(Beginning of AVAILABLE DATA)
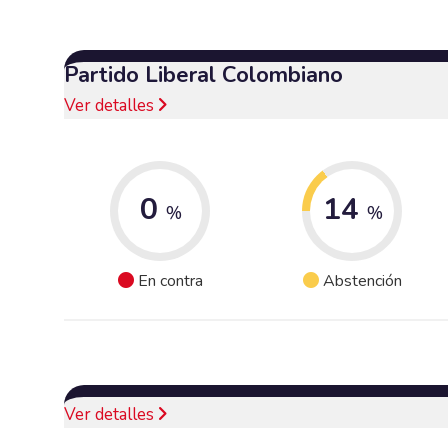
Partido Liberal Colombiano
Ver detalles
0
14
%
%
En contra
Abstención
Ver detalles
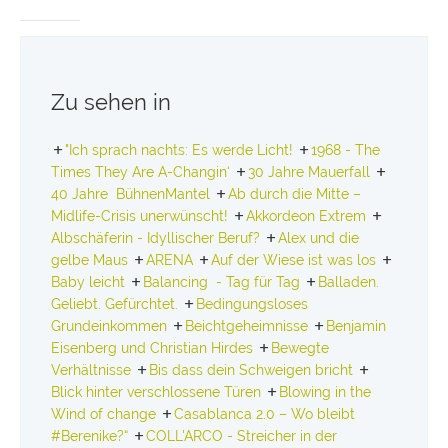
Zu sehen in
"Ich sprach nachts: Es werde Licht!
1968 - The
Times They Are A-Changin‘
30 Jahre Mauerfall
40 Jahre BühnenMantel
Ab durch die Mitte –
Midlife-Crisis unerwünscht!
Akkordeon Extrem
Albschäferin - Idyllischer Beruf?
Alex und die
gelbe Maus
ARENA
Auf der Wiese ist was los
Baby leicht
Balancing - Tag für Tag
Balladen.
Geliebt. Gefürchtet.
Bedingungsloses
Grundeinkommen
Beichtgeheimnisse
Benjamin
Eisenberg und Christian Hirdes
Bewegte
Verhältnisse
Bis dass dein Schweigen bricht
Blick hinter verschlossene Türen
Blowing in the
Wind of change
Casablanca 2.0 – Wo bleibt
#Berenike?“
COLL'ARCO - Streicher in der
(End of AVAILABLE DATA)
(Beginning of AVAILABLE DATA)
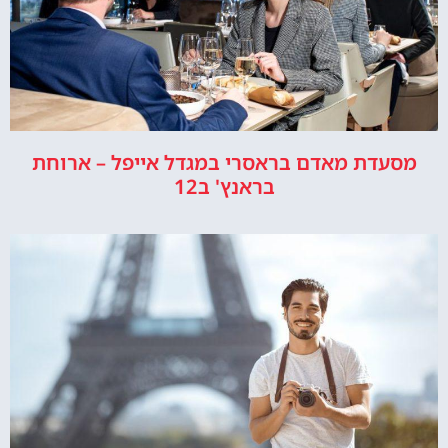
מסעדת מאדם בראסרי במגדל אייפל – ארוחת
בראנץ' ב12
(End of AVAILABLE DATA)
(Beginning of AVAILABLE DATA)
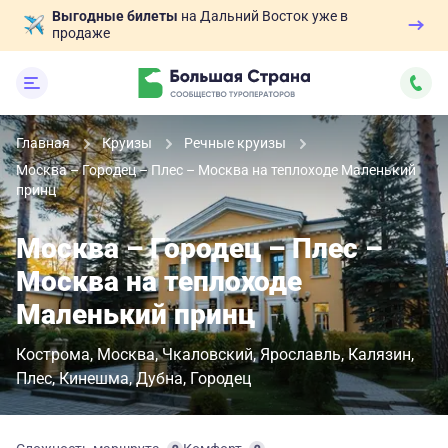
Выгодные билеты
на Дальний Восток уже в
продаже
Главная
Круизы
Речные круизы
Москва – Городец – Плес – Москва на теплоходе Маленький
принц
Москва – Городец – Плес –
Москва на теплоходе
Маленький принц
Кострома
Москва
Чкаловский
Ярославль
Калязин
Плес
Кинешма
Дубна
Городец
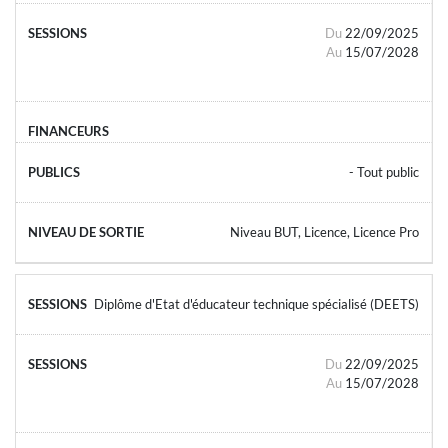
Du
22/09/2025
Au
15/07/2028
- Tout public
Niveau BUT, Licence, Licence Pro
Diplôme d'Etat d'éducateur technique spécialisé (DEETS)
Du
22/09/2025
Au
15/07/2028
(End of AVAILABLE DATA)
Between and including the line with "Partido Liberal Colombiano" and the line with "Midlife-Crisis unerwünscht!", repeat every line exactly as it appears above, with pictures left out.

THE COMPLETED TASK:
Partido Liberal Colombiano
Ver detalles
0
14
%
%
En contra
Abstención
Ver detalles
Zu sehen in
"Ich sprach nachts: Es werde Licht!
1968 - The
Times They Are A-Changin‘
30 Jahre Mauerfall
40 Jahre BühnenMantel
Ab durch die Mitte –
Midlife-Crisis unerwünscht!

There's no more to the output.